Of the tamponades in the CB group, one was managed by pericardiocentesis and one died due to severe preexisting conditions and the course of this complication requiring surgical intervention. To reveal any possible differences between both techniques, larger data will have to be analyzed.

Limitations

These data are of retrospective nature and do not provide a randomized controlled comparison of both techniques. Therefore, a randomized controlled trial comparing true HPSD to CB in PAF patients is ongoing in our center (HIPAF-trial) and will provide missing prospective data (ClinicalTrials.gov: NCT04855890) on this topic.

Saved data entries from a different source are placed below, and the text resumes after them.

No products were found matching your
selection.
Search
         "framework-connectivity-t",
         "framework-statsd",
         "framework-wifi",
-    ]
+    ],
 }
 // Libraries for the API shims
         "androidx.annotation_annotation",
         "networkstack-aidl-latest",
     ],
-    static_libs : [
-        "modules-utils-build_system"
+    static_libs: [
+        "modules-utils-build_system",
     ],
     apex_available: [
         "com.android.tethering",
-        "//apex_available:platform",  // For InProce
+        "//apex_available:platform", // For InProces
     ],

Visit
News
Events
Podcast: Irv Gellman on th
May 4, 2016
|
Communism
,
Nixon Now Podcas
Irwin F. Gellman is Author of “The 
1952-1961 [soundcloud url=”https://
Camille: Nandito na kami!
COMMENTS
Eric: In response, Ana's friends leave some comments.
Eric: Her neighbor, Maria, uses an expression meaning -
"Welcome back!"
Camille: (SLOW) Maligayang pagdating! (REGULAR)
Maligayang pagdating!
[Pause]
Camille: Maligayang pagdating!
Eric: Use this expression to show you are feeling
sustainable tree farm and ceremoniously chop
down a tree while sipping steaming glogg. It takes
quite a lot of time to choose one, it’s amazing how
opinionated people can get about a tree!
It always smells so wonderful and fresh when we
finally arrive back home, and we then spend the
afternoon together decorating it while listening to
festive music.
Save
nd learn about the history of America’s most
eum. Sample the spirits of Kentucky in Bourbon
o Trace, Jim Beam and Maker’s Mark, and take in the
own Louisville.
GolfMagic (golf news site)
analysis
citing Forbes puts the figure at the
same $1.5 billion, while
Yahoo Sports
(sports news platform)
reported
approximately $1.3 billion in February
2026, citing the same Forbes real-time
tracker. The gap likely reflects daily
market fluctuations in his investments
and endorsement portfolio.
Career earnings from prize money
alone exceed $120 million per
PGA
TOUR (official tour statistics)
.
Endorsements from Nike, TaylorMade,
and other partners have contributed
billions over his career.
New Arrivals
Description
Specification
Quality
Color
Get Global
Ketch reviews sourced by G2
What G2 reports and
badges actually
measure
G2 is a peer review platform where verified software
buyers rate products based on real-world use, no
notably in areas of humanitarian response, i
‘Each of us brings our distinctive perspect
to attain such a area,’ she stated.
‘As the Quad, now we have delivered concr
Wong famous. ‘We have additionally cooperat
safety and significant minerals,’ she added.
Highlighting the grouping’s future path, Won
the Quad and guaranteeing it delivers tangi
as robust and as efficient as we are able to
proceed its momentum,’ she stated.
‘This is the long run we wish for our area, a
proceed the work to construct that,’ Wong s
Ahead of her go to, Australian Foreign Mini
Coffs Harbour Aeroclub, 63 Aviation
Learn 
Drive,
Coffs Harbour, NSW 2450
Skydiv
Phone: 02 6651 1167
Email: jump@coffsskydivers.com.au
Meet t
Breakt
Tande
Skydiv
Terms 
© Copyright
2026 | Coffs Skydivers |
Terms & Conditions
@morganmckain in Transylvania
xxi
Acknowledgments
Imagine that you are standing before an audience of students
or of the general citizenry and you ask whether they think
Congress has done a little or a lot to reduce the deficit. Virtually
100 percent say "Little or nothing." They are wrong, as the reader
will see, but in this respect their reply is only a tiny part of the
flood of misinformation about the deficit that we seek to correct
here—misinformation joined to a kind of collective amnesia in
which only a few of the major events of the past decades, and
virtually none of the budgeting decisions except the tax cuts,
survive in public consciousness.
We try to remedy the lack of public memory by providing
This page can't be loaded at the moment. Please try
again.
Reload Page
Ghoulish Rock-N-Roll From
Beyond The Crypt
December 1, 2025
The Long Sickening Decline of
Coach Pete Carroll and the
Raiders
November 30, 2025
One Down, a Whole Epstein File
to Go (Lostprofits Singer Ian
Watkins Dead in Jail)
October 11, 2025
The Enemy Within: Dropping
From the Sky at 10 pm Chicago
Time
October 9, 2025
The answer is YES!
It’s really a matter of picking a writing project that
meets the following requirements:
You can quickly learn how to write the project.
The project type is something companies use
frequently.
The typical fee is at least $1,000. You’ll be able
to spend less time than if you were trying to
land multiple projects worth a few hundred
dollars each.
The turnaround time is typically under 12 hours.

Though baseline data of both groups were comparable, it would be desirable to evaluate groups with similar sizes, i.e., a larger HPSD population. Not many centers perform true HPSD with 70 W/7 s; therefore, to obtain multicenter data for analysis will remain a challenge [12].

Since cerebral imaging for silent cerebral ischemia is not part of the clinical practice on our center, we cannot provide data for silent brain ischemia. To our knowledge, there is no existing data for silent cerebral ischemia in HPSD so far, while incidence in CB and conventional RF ranges from 4.8 to 38.4% with no significant differences between both technologies, and thus far no proven correlation to relevant clinical outcome measures [24].

Conclusion

PVI using true HPSD is equally effective, safe, and efficient compared to CB-PVI in patients with PAF and persAF using less contrast medium than CB. This analysis revealed a similar arrhythmia-free survival after true HPSD as compared to CB-PVI with low complication rates in this relatively small true HPSD cohort. The overall procedure duration for HPSD was significantly longer compared to CB while ablation time did not reveal any significant difference. Currently, a prospective trial is conducted to corroborate these findings.